Understanding lasers (III)



Running one of today’s laser engraving systems, all in all, is a fairly simple process. Most of the systems manufactured today are made as Class 1 enclosed units and were made with simplicity in mind.  The most important thing is to follow all of the original manufacturer’s recommendations when running your system.  This will allow you to get maximum results with minimal problems.

Plan Ahead
Prior to getting your system in-house, you will want to do certain things to ensure the safe and efficient running of your system.  First, pick a spot for your system.  These systems run clean and can be operated in most environments.  However, it does pay to pick a place that it relatively dust free, humidity free and not exposed to continuous vibrations or otherwise loud noises.  Ambient temperatures of 60 to 80 degrees Fahrenheit are generally recommended.  Also, make sure that you have adequate space not only for the system, but also for the pc and the storage of product and cleaning and finishing supplies.  Additionally, you will want to invest in a fire extinguisher that is made for electrical fires.  

If you’ve ever installed a printer on your pc, then you know how to install a laser engraving system.  Find the manual first and you can follow along.  Again, it is important to follow the manufacturer’s recommendations when unpacking and setting up your system.  You will get a driver with your machine that is installed into your computer as a new printer driver.  You will then connect your system to your pc using a parallel printer cable.  Stick with one that is less than 20 feet.

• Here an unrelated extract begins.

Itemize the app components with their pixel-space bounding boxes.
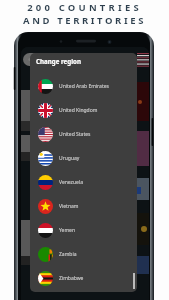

You will also want to hook up your exhaust fan to the system so that all vaporized materials are exhausted to the outside.

Ready to run
At this point, no doubt you are anxious to get started, so pick some material. At first, I would pick something that you don’t mind seeing destroyed as it is strictly experimental time.  You can choose any artwork.  However, first make sure that you set up your table size in your graphics program to match the table size of your machine.  This will ensure that you positioning is not a problem. Once your artwork is what you want, set your power, speed, and resolution.  Go ahead and use the recommendations in your manual.  You will quickly learn what settings suit you and your jobs the best.

Getting Stuck
No doubt, your learning curve will provide some challenges for you. Your manual is a great resource.  It is something you will want to read and then have available as a reference tool.  It will guide you through installation, operations, maintenance and safety issues, as well as provide trouble shooting assistance and recommendations for your settings. Additionally, it is important to know whom to call when you are truly stuck.  Many problems are solved over the phone or via e-mail with the technical support staff of the manufacturer of your system. The companies we know provide the majority of service via fax,  e-mail or phone.  Replacement parts are shipped out as needed and service techs assist customers with the installation of new parts.  Manufacturers are also using websites more and more to provide technical information for their customers.  There are also other websites as well as trade journals available that regularly provide tips and techniques for laser engravers. Additionally, seminars are available at industry trade shows that provide education for both beginning and advanced users. 

Don’t let the technology scare you.  By investing a little time and effort, in no time at all, you will be producing laser engraved items that impress even the most finicky customer. And don’t forget, learning is a lifelong process. By keeping abreast of current trends, processes, options and new materials, you can continue to provide cutting edge products for your customers for years to come.